*EXERCISE DIRECTIONS*:
From the line containing "Locate an element on the screen. The image" to the last line of the records below, repeat every line exactly and add nothing else.
DATA RECORDS: Begin
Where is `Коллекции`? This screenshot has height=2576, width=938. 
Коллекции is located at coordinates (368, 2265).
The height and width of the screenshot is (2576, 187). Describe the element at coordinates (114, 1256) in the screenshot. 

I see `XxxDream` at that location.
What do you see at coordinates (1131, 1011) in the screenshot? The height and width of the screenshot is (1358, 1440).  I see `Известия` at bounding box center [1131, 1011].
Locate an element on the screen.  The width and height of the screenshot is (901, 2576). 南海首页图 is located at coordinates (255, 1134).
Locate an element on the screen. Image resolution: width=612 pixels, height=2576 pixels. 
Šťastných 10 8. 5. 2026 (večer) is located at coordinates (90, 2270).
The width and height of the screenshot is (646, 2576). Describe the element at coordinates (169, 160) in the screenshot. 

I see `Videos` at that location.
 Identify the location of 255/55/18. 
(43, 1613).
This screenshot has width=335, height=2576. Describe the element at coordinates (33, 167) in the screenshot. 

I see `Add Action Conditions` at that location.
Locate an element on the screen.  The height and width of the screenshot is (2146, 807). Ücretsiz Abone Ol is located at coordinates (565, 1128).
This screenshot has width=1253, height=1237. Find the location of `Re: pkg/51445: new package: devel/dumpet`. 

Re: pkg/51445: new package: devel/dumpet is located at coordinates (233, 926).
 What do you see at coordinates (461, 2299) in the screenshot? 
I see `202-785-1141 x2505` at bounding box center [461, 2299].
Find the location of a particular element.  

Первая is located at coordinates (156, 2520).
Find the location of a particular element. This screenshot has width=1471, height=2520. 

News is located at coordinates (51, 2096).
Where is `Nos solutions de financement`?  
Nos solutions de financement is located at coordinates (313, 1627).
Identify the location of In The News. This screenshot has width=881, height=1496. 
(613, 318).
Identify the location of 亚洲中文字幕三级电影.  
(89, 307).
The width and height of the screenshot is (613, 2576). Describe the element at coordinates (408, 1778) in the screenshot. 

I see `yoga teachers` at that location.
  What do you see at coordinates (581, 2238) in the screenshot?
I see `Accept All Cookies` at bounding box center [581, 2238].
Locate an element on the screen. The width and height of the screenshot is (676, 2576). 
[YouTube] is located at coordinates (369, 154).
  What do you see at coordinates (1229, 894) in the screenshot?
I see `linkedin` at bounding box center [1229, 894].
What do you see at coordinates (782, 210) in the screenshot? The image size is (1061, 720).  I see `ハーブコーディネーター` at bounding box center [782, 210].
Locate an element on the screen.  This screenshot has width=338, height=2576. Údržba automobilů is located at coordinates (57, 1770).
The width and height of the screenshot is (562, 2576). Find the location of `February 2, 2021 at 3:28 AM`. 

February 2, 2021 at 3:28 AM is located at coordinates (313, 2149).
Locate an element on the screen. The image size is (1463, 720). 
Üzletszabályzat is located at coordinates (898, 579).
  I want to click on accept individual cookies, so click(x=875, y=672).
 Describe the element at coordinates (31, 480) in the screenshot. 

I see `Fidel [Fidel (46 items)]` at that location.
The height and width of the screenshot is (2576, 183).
DATA RECORDS: End
*RESULT*:
Locate an element on the screen. The image size is (1463, 720). 
Üzletszabályzat is located at coordinates (898, 579).
  I want to click on accept individual cookies, so click(x=875, y=672).
 Describe the element at coordinates (31, 480) in the screenshot. 

I see `Fidel [Fidel (46 items)]` at that location.
The height and width of the screenshot is (2576, 183).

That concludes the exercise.